WHAT YOU HAVE TO DO>
Copy every record below, exactly as written.

= Beginning of Section =

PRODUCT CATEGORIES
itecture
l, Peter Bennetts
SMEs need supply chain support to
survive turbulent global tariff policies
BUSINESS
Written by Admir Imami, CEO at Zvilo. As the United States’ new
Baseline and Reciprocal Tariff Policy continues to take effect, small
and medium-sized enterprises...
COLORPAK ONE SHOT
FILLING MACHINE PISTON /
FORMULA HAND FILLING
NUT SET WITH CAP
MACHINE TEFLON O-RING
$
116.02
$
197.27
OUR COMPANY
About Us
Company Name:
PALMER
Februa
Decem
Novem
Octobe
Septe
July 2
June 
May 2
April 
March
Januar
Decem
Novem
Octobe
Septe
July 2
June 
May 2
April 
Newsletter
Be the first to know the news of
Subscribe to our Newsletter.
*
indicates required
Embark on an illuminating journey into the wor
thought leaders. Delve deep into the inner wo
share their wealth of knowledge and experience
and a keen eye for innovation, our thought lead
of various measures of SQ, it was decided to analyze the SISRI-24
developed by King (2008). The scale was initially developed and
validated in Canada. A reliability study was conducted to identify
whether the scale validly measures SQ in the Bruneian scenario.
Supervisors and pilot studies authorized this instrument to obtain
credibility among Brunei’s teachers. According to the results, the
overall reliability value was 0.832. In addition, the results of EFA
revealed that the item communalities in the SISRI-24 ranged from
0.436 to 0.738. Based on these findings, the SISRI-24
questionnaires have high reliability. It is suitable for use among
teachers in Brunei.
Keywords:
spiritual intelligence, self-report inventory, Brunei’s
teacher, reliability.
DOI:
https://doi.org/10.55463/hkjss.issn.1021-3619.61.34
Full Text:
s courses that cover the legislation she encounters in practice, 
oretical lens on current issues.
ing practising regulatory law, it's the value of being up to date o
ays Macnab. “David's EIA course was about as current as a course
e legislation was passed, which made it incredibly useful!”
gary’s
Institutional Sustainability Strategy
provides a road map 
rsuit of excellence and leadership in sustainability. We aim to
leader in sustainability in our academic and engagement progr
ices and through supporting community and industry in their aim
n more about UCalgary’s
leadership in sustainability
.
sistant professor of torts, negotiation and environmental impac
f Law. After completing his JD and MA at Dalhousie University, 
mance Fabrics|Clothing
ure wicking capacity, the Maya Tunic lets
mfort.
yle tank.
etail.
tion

= End of Section =

TASK RESPONSE>
PRODUCT CATEGORIES
itecture
l, Peter Bennetts
SMEs need supply chain support to
survive turbulent global tariff policies
BUSINESS
Written by Admir Imami, CEO at Zvilo. As the United States’ new
Baseline and Reciprocal Tariff Policy continues to take effect, small
and medium-sized enterprises...
COLORPAK ONE SHOT
FILLING MACHINE PISTON /
FORMULA HAND FILLING
NUT SET WITH CAP
MACHINE TEFLON O-RING
$
116.02
$
197.27
OUR COMPANY
About Us
Company Name:
PALMER
Februa
Decem
Novem
Octobe
Septe
July 2
June 
May 2
April 
March
Januar
Decem
Novem
Octobe
Septe
July 2
June 
May 2
April 
Newsletter
Be the first to know the news of
Subscribe to our Newsletter.
*
indicates required
Embark on an illuminating journey into the wor
thought leaders. Delve deep into the inner wo
share their wealth of knowledge and experience
and a keen eye for innovation, our thought lead
of various measures of SQ, it was decided to analyze the SISRI-24
developed by King (2008). The scale was initially developed and
validated in Canada. A reliability study was conducted to identify
whether the scale validly measures SQ in the Bruneian scenario.
Supervisors and pilot studies authorized this instrument to obtain
credibility among Brunei’s teachers. According to the results, the
overall reliability value was 0.832. In addition, the results of EFA
revealed that the item communalities in the SISRI-24 ranged from
0.436 to 0.738. Based on these findings, the SISRI-24
questionnaires have high reliability. It is suitable for use among
teachers in Brunei.
Keywords:
spiritual intelligence, self-report inventory, Brunei’s
teacher, reliability.
DOI:
https://doi.org/10.55463/hkjss.issn.1021-3619.61.34
Full Text:
s courses that cover the legislation she encounters in practice, 
oretical lens on current issues.
ing practising regulatory law, it's the value of being up to date o
ays Macnab. “David's EIA course was about as current as a course
e legislation was passed, which made it incredibly useful!”
gary’s
Institutional Sustainability Strategy
provides a road map 
rsuit of excellence and leadership in sustainability. We aim to
leader in sustainability in our academic and engagement progr
ices and through supporting community and industry in their aim
n more about UCalgary’s
leadership in sustainability
.
sistant professor of torts, negotiation and environmental impac
f Law. After completing his JD and MA at Dalhousie University, 
mance Fabrics|Clothing
ure wicking capacity, the Maya Tunic lets
mfort.
yle tank.
etail.
tion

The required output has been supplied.